## Abstract

Forecasters often develop rules of thumb for adjusting model guidance. Ideally, before use, these rules of thumb should be validated through a careful comparison of model forecasts and observations over a large sample. Practically, such evaluation studies are difficult to perform because forecast models are continually being changed, and a hypothesized rule of thumb may only be applicable to a particular forecast model configuration.

A particular rule of thumb was examined here: *d*prog/*dt.* Given a set of lagged forecasts from the same model all verifying at the same time, this rule of thumb suggests that if the forecasts show a trend, this trend is more likely than not to continue and thus provide useful information for correcting the most recent forecast.
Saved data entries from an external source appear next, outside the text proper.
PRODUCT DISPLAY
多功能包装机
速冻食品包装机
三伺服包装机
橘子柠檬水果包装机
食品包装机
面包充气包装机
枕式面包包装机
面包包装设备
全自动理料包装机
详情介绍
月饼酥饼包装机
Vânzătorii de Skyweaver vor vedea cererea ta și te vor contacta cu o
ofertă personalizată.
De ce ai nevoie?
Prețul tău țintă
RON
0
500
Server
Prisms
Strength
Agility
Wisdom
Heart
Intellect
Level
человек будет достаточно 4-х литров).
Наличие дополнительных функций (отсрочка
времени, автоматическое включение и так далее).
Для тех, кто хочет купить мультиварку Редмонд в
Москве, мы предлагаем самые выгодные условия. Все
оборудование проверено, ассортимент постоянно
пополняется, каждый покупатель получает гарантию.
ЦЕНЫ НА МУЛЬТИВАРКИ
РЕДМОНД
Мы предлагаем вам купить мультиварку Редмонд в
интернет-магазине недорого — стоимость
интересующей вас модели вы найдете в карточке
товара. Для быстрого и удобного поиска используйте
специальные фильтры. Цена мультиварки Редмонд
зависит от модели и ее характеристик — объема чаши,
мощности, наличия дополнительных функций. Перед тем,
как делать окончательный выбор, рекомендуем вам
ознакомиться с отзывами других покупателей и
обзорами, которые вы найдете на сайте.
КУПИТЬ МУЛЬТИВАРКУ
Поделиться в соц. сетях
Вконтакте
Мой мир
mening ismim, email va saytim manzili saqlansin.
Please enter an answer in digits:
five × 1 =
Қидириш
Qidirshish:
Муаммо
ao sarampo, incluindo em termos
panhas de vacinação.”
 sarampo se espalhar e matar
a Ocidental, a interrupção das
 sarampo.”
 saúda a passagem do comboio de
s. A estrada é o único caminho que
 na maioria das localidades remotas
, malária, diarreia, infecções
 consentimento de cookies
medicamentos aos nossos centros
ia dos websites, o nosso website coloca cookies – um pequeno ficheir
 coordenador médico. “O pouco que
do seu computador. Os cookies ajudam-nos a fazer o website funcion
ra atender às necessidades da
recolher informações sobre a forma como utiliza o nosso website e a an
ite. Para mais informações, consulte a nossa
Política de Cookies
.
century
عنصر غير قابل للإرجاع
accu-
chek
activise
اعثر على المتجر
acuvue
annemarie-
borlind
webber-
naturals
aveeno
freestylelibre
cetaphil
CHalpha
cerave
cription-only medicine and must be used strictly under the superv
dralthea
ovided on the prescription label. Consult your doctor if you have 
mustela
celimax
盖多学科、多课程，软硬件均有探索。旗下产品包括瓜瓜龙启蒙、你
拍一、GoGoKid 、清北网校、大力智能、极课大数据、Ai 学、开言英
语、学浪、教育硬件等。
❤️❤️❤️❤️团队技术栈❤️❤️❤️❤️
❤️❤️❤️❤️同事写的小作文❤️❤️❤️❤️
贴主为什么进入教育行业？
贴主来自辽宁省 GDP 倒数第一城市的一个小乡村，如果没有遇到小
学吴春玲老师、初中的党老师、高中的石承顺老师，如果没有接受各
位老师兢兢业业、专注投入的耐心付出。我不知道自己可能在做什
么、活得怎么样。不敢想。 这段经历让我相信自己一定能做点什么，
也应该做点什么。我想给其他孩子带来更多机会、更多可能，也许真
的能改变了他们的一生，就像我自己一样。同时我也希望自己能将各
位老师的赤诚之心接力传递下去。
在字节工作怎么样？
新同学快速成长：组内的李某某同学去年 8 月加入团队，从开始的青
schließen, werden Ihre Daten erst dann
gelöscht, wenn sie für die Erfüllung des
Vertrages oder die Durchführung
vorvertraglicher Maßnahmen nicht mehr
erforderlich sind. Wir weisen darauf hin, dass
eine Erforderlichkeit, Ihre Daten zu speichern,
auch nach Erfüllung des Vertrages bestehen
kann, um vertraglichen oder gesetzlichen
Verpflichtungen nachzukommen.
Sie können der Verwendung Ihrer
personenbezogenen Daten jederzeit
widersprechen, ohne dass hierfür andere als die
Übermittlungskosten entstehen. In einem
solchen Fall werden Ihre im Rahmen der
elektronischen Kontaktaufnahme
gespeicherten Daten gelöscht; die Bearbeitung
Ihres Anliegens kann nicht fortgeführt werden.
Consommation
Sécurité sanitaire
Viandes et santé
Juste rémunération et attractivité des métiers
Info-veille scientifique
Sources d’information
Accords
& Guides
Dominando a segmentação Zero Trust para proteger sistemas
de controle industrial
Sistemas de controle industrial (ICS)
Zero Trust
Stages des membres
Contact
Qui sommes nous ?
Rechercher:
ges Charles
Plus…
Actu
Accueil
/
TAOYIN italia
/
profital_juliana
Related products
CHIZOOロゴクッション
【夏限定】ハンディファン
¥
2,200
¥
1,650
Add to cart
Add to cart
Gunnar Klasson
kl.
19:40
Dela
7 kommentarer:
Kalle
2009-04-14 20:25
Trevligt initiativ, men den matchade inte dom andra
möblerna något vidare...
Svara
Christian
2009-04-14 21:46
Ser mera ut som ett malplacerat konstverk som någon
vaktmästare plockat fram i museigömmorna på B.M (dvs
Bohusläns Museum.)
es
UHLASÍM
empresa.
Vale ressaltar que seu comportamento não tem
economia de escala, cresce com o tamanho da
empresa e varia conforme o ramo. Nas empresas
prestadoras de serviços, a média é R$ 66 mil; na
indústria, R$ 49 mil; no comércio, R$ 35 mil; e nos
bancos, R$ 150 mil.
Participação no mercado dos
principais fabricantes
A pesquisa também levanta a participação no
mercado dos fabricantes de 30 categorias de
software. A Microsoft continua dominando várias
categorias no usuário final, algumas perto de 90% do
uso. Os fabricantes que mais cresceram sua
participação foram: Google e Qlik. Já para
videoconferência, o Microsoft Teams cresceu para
Forecasters may also note the amount of continuity of forecasts to estimate the magnitude of the error in the most recent forecast.

Statistical evaluation of this rule of thumb was made possible here using a dataset of forecasts from a “frozen” model. A 23-yr record of forecasts was generated from a T62 version of the medium-range forecast model used at the National Centers for Environmental Prediction. Forecasts were initialized from reanalysis data, and January–March forecasts were examined for selected locations. The rule *d*prog/*dt* was evaluated with 850-hPa temperature forecasts. A total of 2070 sample days were used in the evaluation.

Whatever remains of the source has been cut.